DIGITAL LIBRARY
RECRUITMENT OF PROFESSORS IN THE GERMAN ENGINEERING SECTOR. THE ROLE OF SOCIAL CAPITAL
1 Flensburg University (GERMANY)
2 University of Oldenburg (GERMANY)
About this paper:
Appears in: ICERI2011 Proceedings
Publication year: 2011
Page: 6067 (abstract only)
ISBN: 978-84-615-3324-4
ISSN: 2340-1095
Conference name: 4th International Conference of Education, Research and Innovation
Dates: 14-16 November, 2011
Location: Madrid, Spain
Abstract:
The university sector is usually thought of as to be ruled by ‘merit’. It is widely thought of as true that students flock to institutions with a reputation for a good education, that researchers get extra funds when they are seen by their peers in the scientific communities as outstanding and that the personnel is carefully selected according to their abilities (Merton 1973). But some observers have critized this picture as too rosy and instead propose a ‘rule by birth right’ (Bourdieu 1988). According to this theory are winners in the academic competition institutions and persons who are in the possession of a durable network of more or less institutionalized relationships of mutual acquaintance and recognition.

We test both – conflicting - positions with a dataset of all professors in engineering at German universities, using information about third-party-research grants, patents, estimations of reputation etc. Engineering is a core segment in the German university system with a very high international reputation and therefore many departments and professors employed.

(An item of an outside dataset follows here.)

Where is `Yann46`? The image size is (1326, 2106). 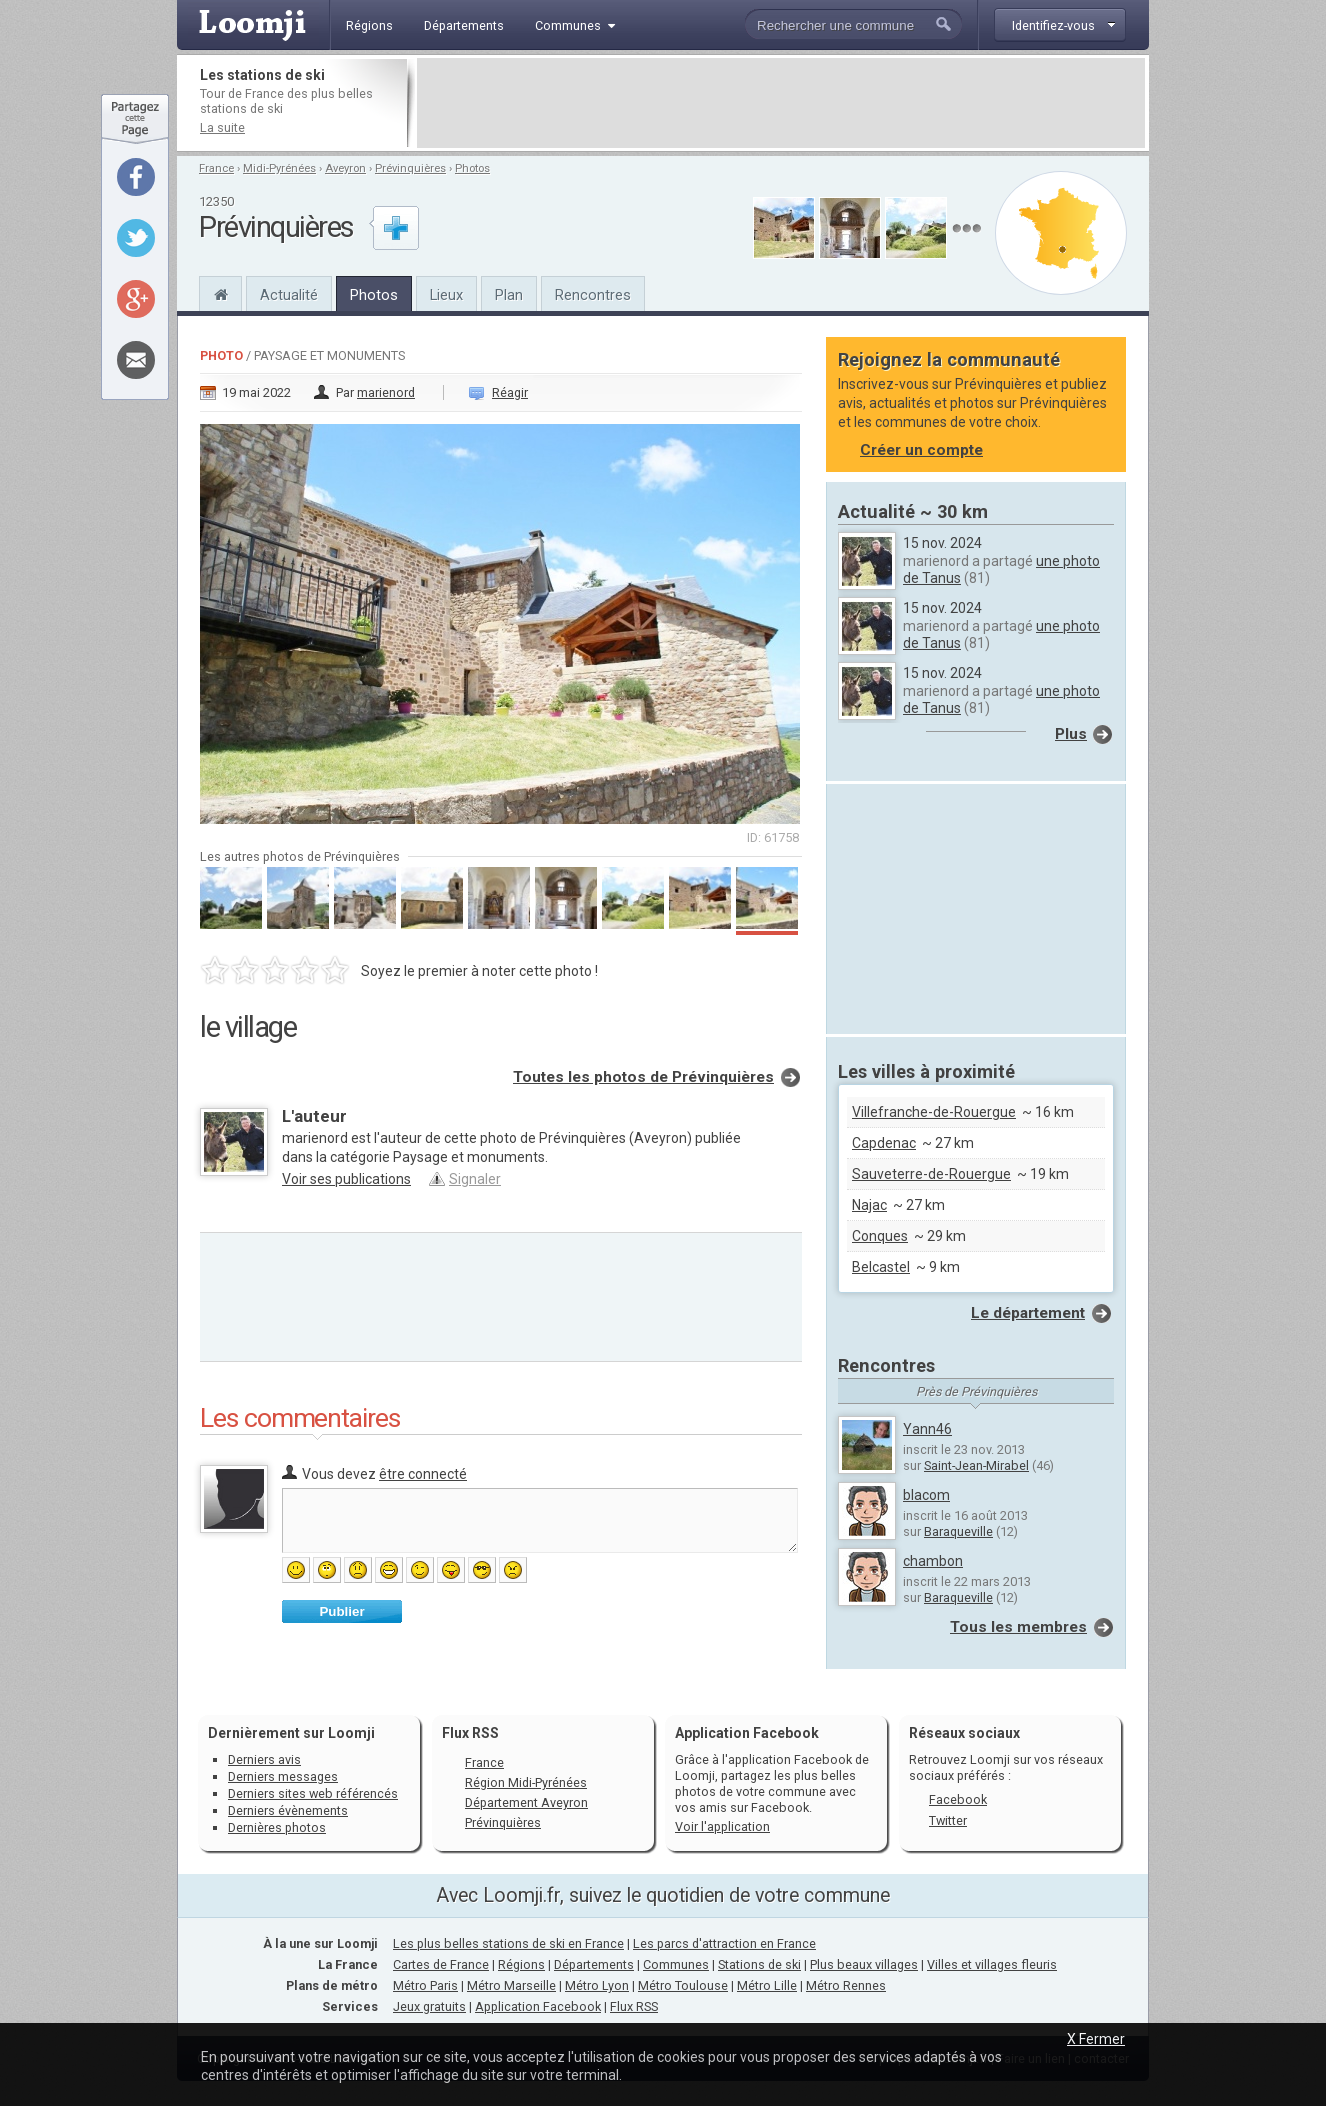 Yann46 is located at coordinates (927, 1429).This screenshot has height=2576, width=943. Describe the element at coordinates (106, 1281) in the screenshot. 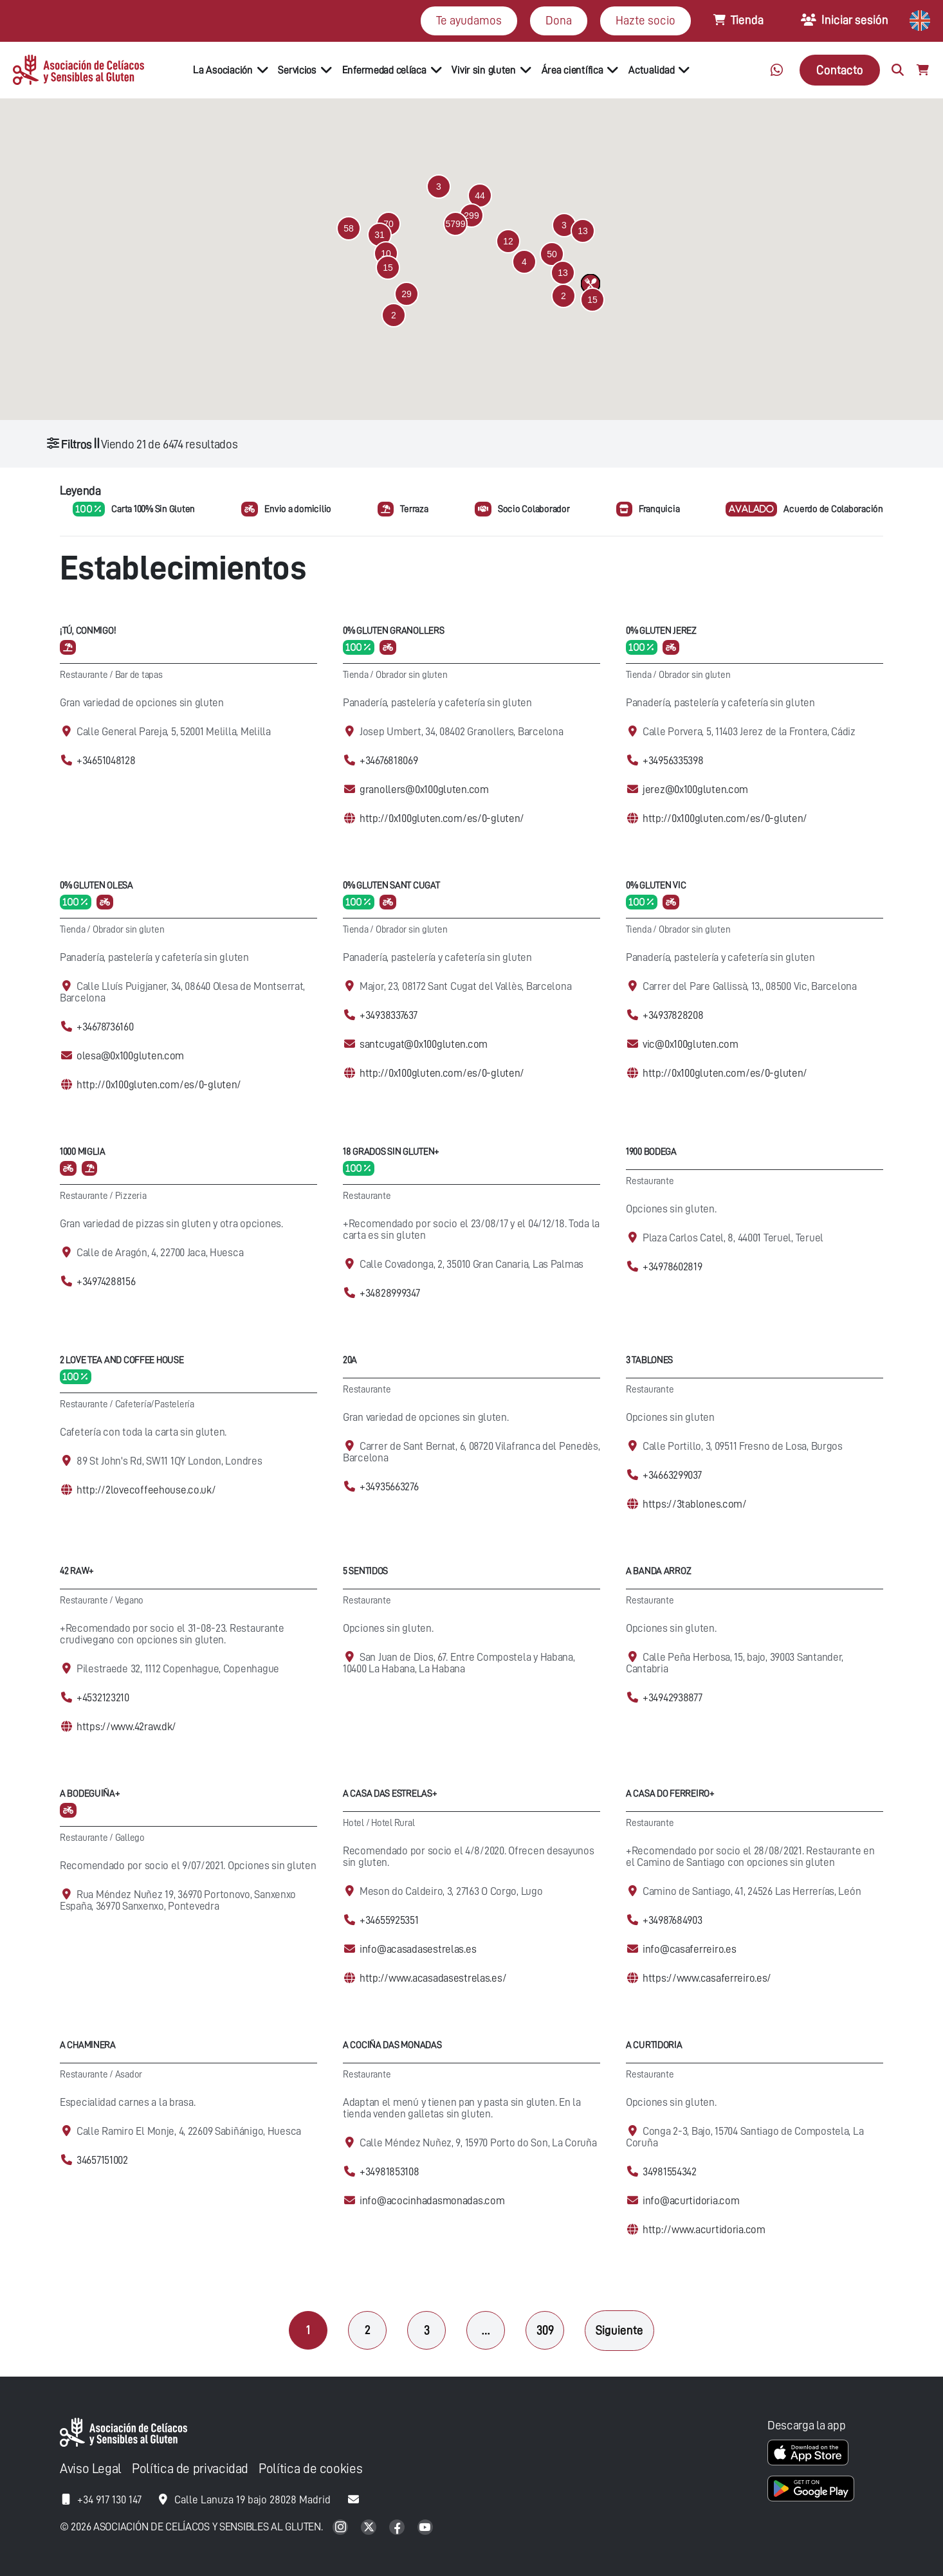

I see `+34974288156` at that location.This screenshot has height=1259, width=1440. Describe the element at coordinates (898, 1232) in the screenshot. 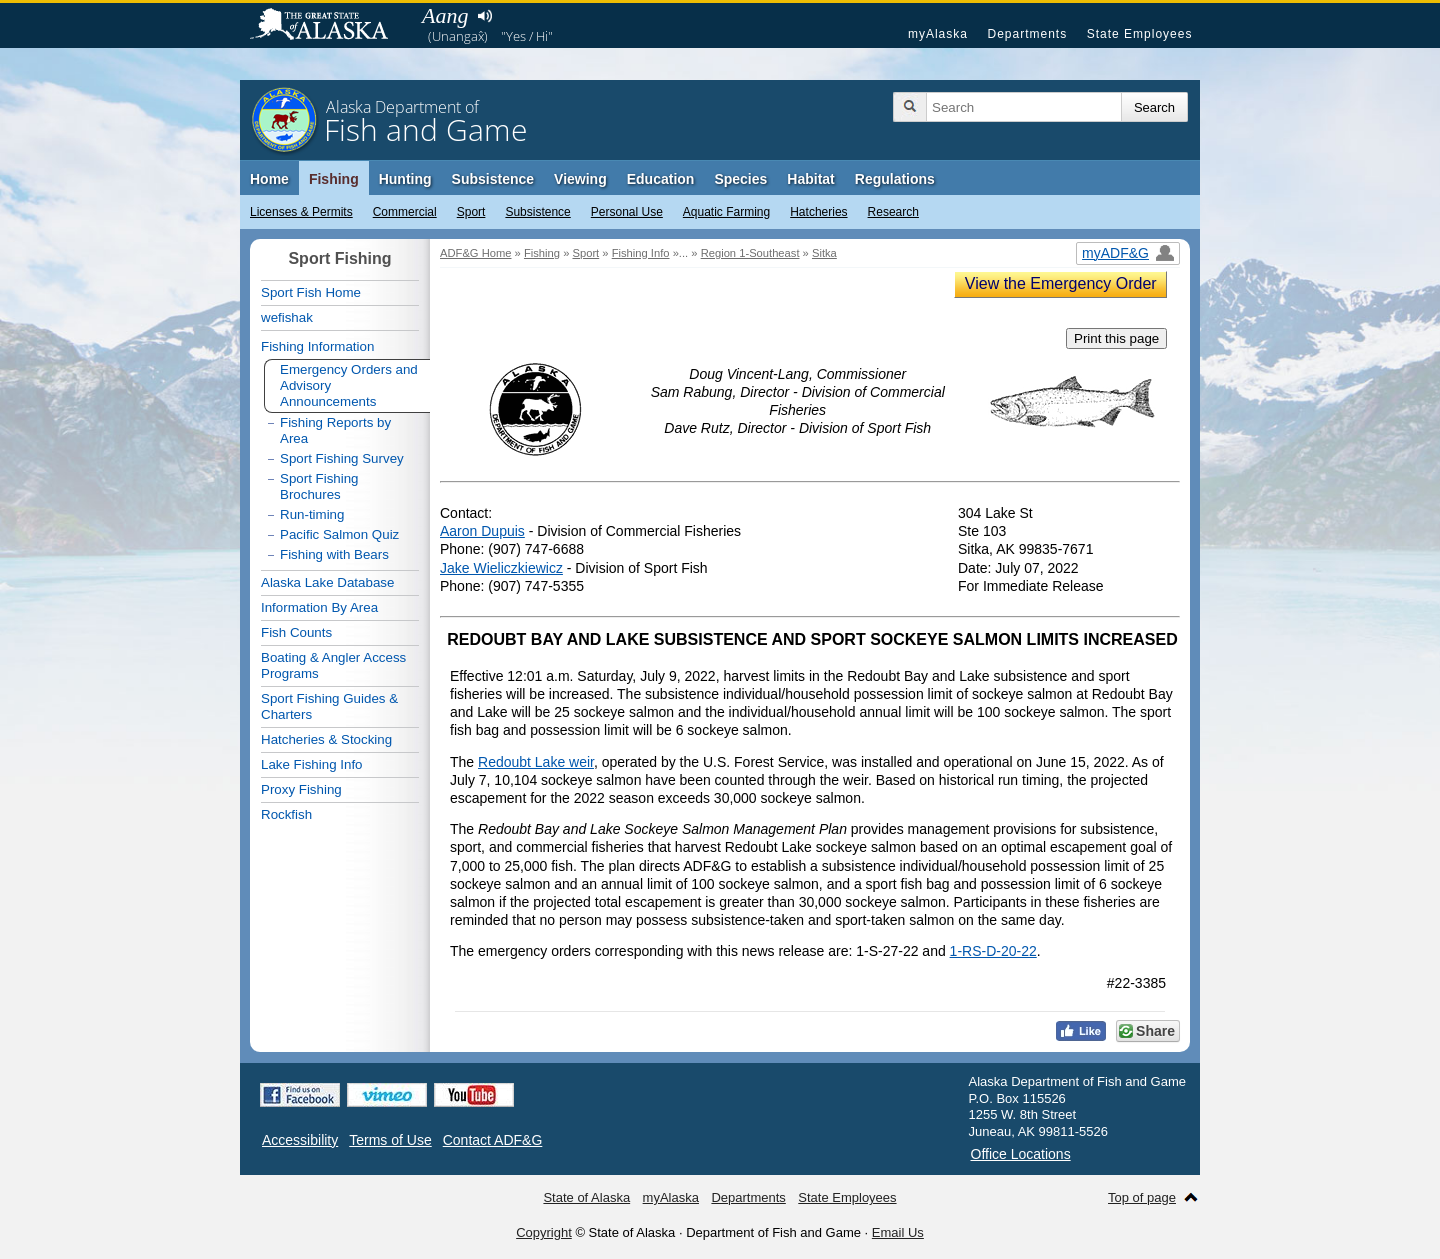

In addition to usual regression calculations to explain the placement of professors we perform a network analysis on the basis of sending and receiving institutions.

Besides some interesting descriptive findings we test four hypotheses concerning the interplay of merit and social capital. Our findings are that social networks play an important role in the placement of professors. In addition, the critique, that in Germany bigger institutions are favoured by the science finance system (Münch 2007), is confirmed. Our conclusion is therefore: the self-governance of universities is less merit-based than assumed..

References:
Pierre Bourdieu, Homo Academicus, Stanford 1988.

Robert K. Merton, The Sociology of Science: Theoretical and Empirical Investigations, Chicago 1973.

Richard Münch, Die akademische Elite: Zur sozialen Konstruktion wissenschaftlicher Exzellenz, Frankfurt/M. 2007.
Keywords:
Governance, Reputation, Professors, Engineering, Social Capital, Germany.